= Beginning of Section =
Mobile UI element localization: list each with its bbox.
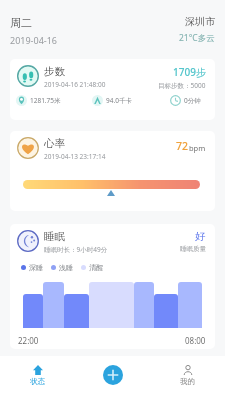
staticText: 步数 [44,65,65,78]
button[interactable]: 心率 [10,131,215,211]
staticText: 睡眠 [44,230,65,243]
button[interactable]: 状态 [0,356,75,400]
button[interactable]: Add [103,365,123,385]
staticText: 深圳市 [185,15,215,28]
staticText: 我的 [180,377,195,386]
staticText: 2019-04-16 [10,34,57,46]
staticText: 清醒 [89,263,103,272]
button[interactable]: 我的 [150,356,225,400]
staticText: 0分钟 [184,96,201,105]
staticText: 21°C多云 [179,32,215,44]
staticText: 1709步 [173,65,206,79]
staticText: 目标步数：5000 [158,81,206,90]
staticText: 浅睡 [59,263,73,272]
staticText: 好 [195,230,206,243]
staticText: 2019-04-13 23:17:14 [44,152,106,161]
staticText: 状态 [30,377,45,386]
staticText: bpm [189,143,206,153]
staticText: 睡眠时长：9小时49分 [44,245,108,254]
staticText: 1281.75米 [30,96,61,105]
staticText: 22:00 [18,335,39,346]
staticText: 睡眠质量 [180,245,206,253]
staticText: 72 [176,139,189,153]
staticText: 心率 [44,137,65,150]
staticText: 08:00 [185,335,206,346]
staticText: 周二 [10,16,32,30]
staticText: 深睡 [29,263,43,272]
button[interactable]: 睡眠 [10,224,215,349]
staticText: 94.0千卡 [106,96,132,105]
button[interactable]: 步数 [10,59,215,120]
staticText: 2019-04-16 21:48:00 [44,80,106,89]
= End of Section =
_Your objective_
Go through the listing above and return each line where the word "button" occurs.

_Answer to this exercise_
button[interactable]: 心率 [10,131,215,211]
button[interactable]: 状态 [0,356,75,400]
button[interactable]: Add [103,365,123,385]
button[interactable]: 我的 [150,356,225,400]
button[interactable]: 睡眠 [10,224,215,349]
button[interactable]: 步数 [10,59,215,120]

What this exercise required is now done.